# How about Benidorm,



## Guest (Jul 1, 2008)

Hi, I am new to this forum and like to ask some advice. On the other hand, I did live for 8 years in Catalonia (1996-2006 - Costa Brava and Tarragona), so if someone need some info about this region, I would be glad to help.

I am retired and right now I am living in an Asian country, but next fall we want to go back to Spain. We are a family of three, with a 5-year-old boy, so we will need schools. Working is not an issue. I like high buildings and the “mini Manhattan” Style of Benidorm, which I have visited before, does not disturb me as it does someother people. We are looking for some cosmopolitan atmosphere, and relaxed – but not boring- lifestyle. My wife is Asian and does speak only English as a western language. We would not mind living in one of this 40 floor buildings, paying 1000 – 1200 € monthly rent, under the condition that we do not need a car the get some bread or bring the boy to school. I did see on the Internet that there are quite some rentals available in Benidorm.

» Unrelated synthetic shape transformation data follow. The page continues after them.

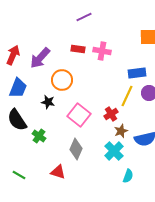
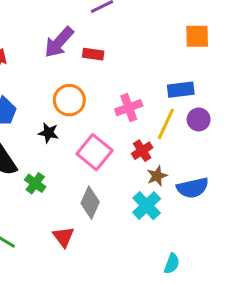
pink cross: (102, 51) -> (129, 108), moved, turned -30
purple arrow: (40, 58) -> (59, 42), moved
red triangle: (58, 172) -> (63, 237), turned 35
cyan semicircle: (128, 176) -> (172, 264), moved

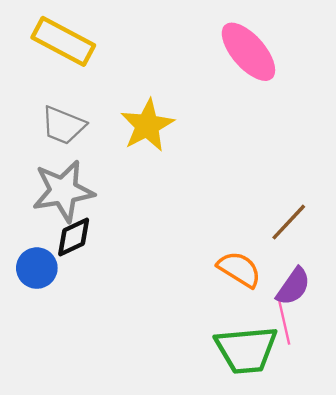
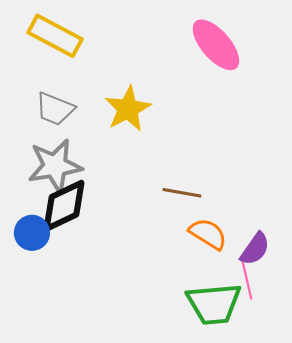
brown line: (289, 222) -> (182, 193), moved, turned 57
black diamond: (74, 237) -> (64, 206), size x1.5

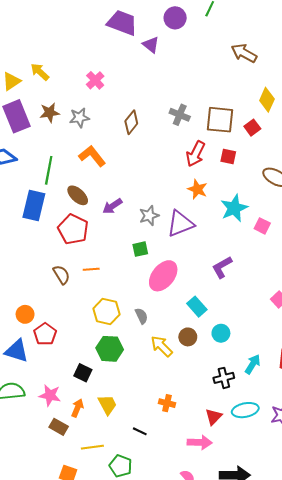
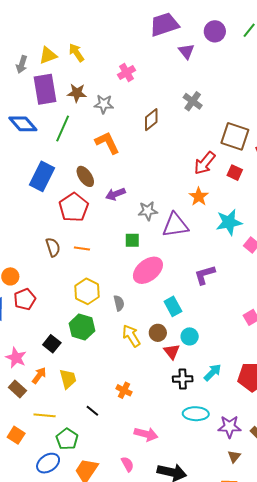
purple trapezoid: (122, 23) -> (164, 25), turned -52
gray cross: (180, 115) -> (193, 101), moved
green line: (49, 170) -> (63, 129), moved
red triangle: (214, 417) -> (172, 352), moved, turned -36

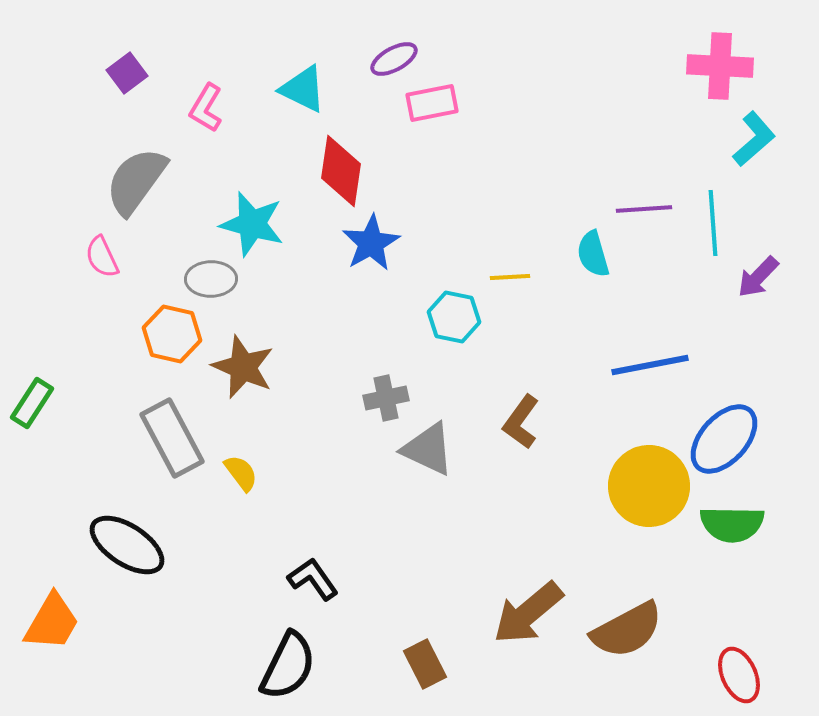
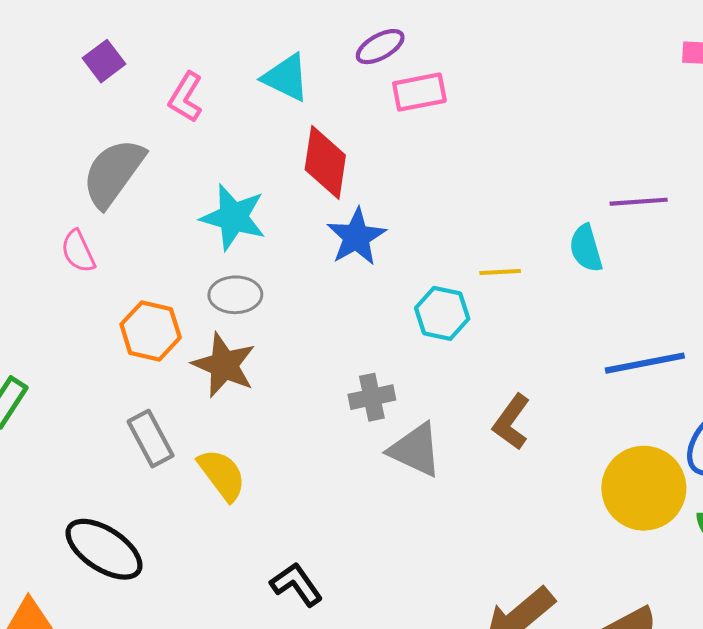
gray ellipse: (211, 279) -> (235, 295), moved
gray rectangle: (172, 438) -> (151, 439), size x0.7
yellow semicircle: (241, 473) -> (222, 475), size x1.4

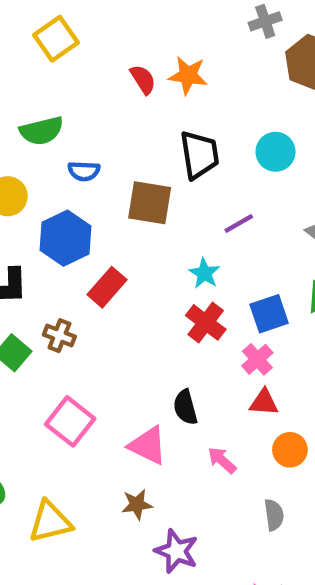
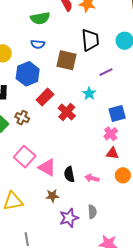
green semicircle: (42, 131) -> (40, 18), moved
red cross: (206, 322) -> (67, 112), moved
black semicircle: (185, 407) -> (69, 174), moved
pink triangle: (148, 445) -> (47, 167), moved
pink arrow: (222, 460) -> (92, 178), turned -32
gray semicircle: (274, 515) -> (92, 212), moved
purple star: (176, 551) -> (69, 218), turned 30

If someone in this forum has an opinion or a tip to give us, it would be highly appreciated.
Thanks
Eva33


----------



## Guest (Jul 4, 2008)

*No one in Benidorm!*

----------------


----------



## Stravinsky (Aug 12, 2007)

Well .... sort of

I'm further North but we visit Benidorm from time to time. We have friends that have an apartment that they rent out on the South Beach and they are there 3 or 4 times a year

Benidorm has a stigma attached to it. Brit with hankerchief on head. But in reality its not a bad place, especially the old town and the Southern area. There are some nice apartments around there for sure but I dont think you need to go to 40 floors 

I couldn't live there, but thats me. If you want a bustling busy life and aren't bothered about the months of July and August when it gets invaded by the UK, then it could work I'm sure.


----------



## Stravinsky (Aug 12, 2007)

By the way

Spanish property, Spanish property for sale, property sales Spain

This apartment is €650 a month
Benidorm apartment to let, Benidorm apartment long term let


----------



## Guest (Jul 5, 2008)

Stravinsky said:


> By the way
> 
> Spanish property, Spanish property for sale, property sales Spain
> 
> ...


Hi Stravinsky,
Thanks for the feedack.


----------



## merlindale (Jun 23, 2008)

hi,

hubby and i are thinking of moving to benidorm, in the near future, but my kids are at a delicate age and education is a must, so we have decided to leave it until they are out of school. We are just back from a week of touring around benidorm, the outskirts, calpe, torrievieja etc and i must admit i prefer one of the quieter ends of spain, benidorm is very busy at this time of year, and it just seems like an endless party in the summer months, i would recommend you do what we did and book a few weeks at different times of the year and tour, tour, tour, that way you can register with a couple of est agents and they could even arrange viewings etc, good luck in your move to spain,

diane and shane


----------